Data is everywhere! Enhance your career and acquire new skills by taking a course on DataCamp! Click here to take the first chapter of any course for FREE: https://bit.ly/36lKg44 (you’ll be supporting my channel too!)

In this video we scrape Wikipedia pages to create a dataset on Disney movies.

The video is formatted with tasks for you to try to solve on your own throughout. For the best learning experience, at each task you should pause the video, try the task on your own, and then resume when you want to see how I would solve it.

We cover a wide range of Python & data science topics in this video. They include:
– Web scraping with BeautifulSoup
– Cleaning data
– Testing code with Pytest
– Pattern matching with regular expressions (Re library)
– Working with dates (datetime library)
– Saving & loading data with Pickle library
– Accessing data from an API using Requests library

Link to code & datasets: https://github.com/KeithGalli/disney-data-science-tasks
Previous tutorial on Beautiful Soup: https://youtu.be/GjKQ6V_ViQE

If you enjoyed this video, make sure to like & subscribe 🙂

This video was sponsored by DataCamp

———————
Video timeline!
0:00 – Video overview
1:58 – Check out DataCamp! (sponsored)
3:12 – Setup

Task #1: Scrape the infobox from Toy Story 3 wiki page (save in python dictionary) (4:24)
Link: https://en.wikipedia.org/wiki/Toy_Story_3

Task #2: Scrape infobox for all movies in List of Disney Films (save as list of dictionaries) (28:52)
Link: https://en.wikipedia.org/wiki/List_of_Walt_Disney_Pictures_films
30:30 – Robots.txt (Are you allowed to scrape a site?)
32:52 – Task #2: Scrape infobox for all movies in List of Disney Films (save as list of dictionaries)
57:27 – Save & Load dataset checkpoint (JSON file)
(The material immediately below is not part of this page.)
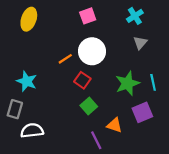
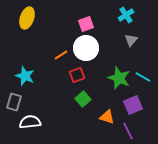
pink square: (88, 16) -> (86, 24), moved
red square: (82, 80) -> (77, 75), turned 35
cyan line: (153, 82) -> (143, 77), turned -49
green star: (127, 83) -> (119, 78), turned -30
purple line: (96, 140) -> (128, 131), moved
Task #3: Clean our data! (1:02:04)
1:09:28 – Task #3.1: Strip out all references ([1],[2],etc) from HTML
1:16:39 – Task #3.2: Split up the long strings
1:25:02 – Task #3.3: Examine errors we are getting
1:30:27 – Task #3.4: Convert “Running time” field to an integer
1:44:57 – Task #3.5: Convert “Budget” & “Box office” fields to floats
2:33:53 – Task #3.6: Convert dates into datetime objects
2:47:36 – Saving our data again (using Pickle)

Task #4: Attach IMDB, Metascore, and Rotten Tomatoes scores to dataset (working with APIs) (2:53:18)
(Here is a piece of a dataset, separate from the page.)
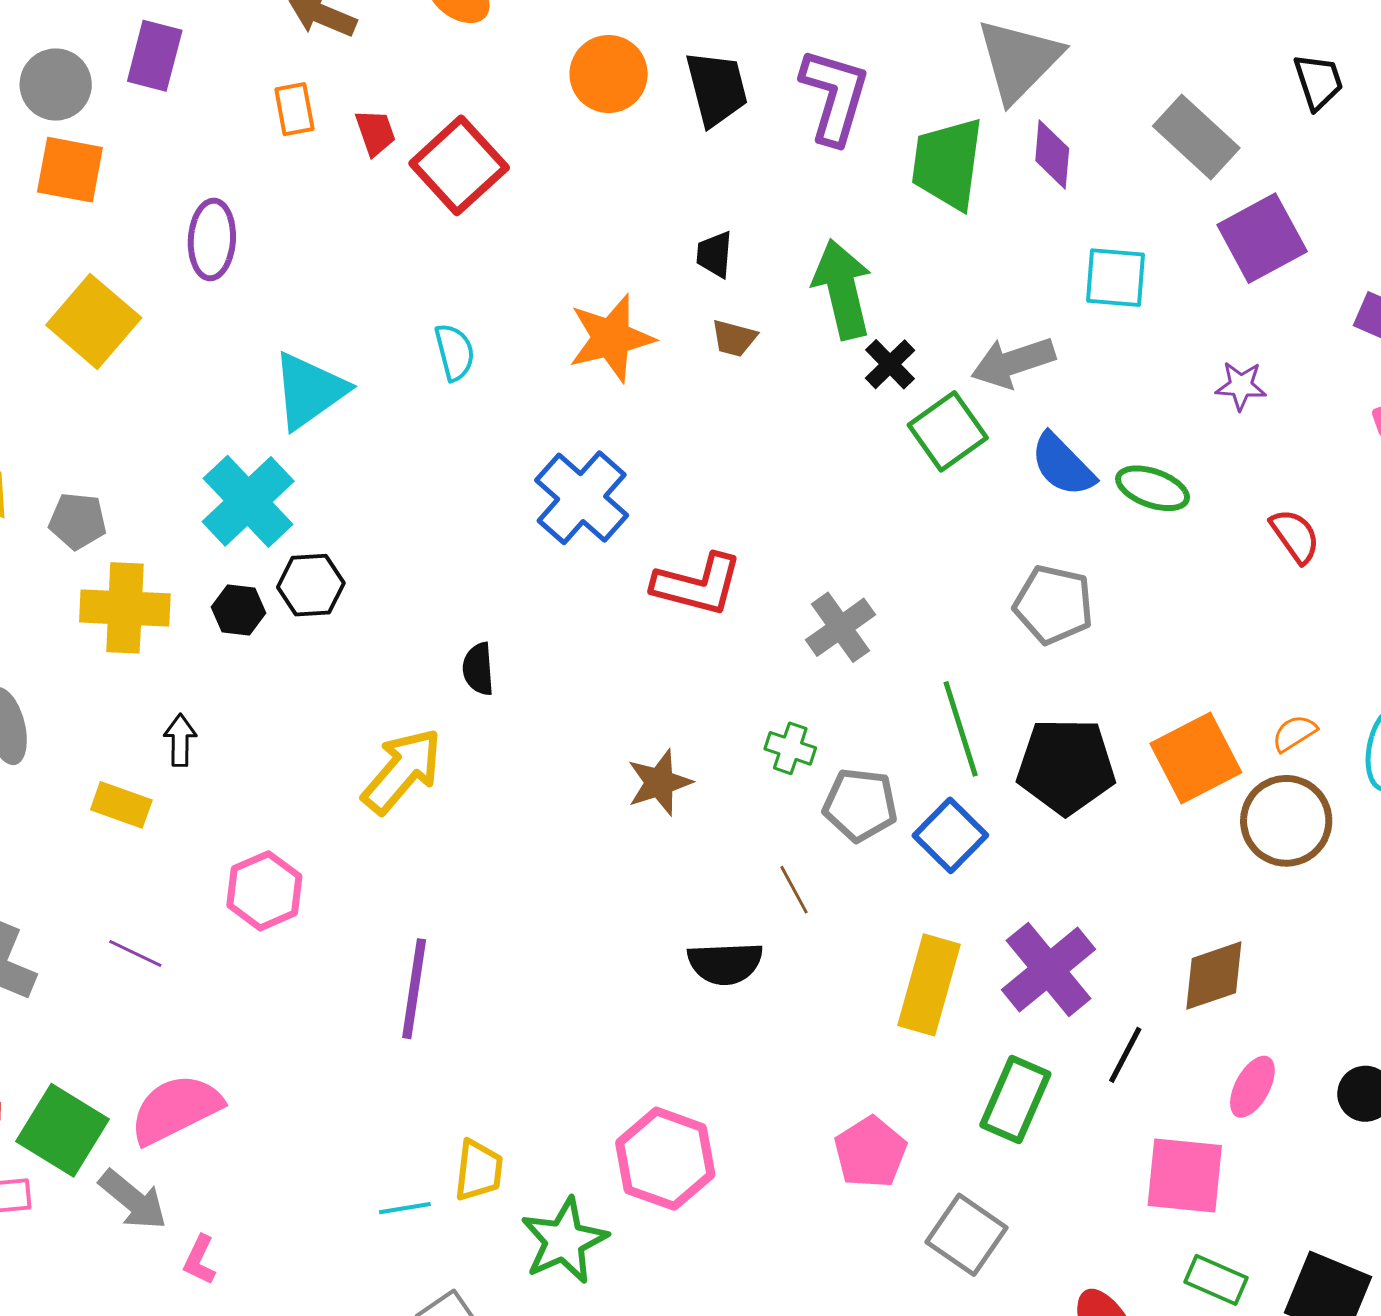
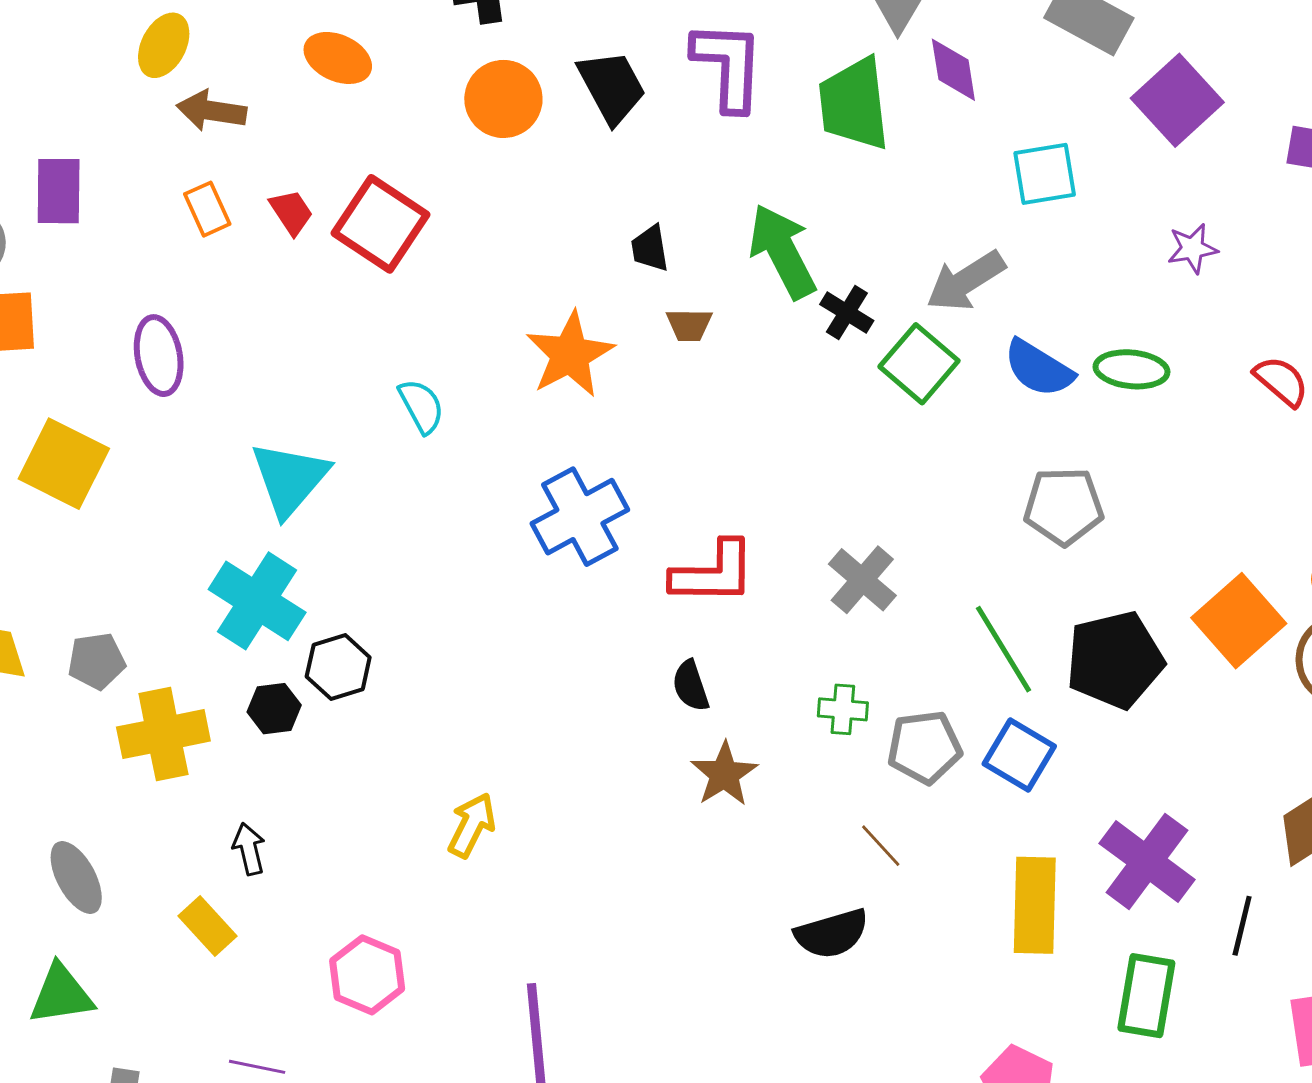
blue cross: (582, 498) -> (580, 517), turned 34
black semicircle: (478, 669) -> (691, 686), moved
yellow arrow: (402, 771) -> (472, 825), size x0.7
yellow rectangle: (121, 805) -> (208, 926), turned 42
Task #5: Save final dataset as a JSON file and as a CSV file (3:13:48)

———————
Extra resources!
Setup Jupyter notebook: https://jupyter.readthedocs.io/en/latest/install/notebook-classic.html
Google Colab (cloud-based notebook): https://colab.research.google.com/
Learn regular expressions: https://youtu.be/K8L6KVGG-7o

⭐ Kite is a free AI-powered coding assistant that will help you code faster and smarter. The Kite plugin integrates with all the top editors and IDEs to give you smart completions and documentation while you’re typing. I’ve been using Kite for 6 months and I love it! https://www.kite.com/get-kite/?utm_medium=referral&utm_source=youtube&utm_campaign=keithgalli&utm_content=description-only

———————
Follow me on social media!
Instagram | https://www.instagram.com/keithgalli/
Twitter | https://twitter.com/keithgalli

If you are curious to learn how I make my tutorials, check out this video: https://youtu.be/LEO4igyXbLs

*I use affiliate links on the products that I recommend. I may earn a purchase commission or a referral bonus from the usage of these links.

Source


[ad_2]

Comment List

  • Keith Galli
    November 27, 2020

    Hey everyone! Been a while, but happy to be back 😊. Spent a while putting this video together so hope you enjoy it!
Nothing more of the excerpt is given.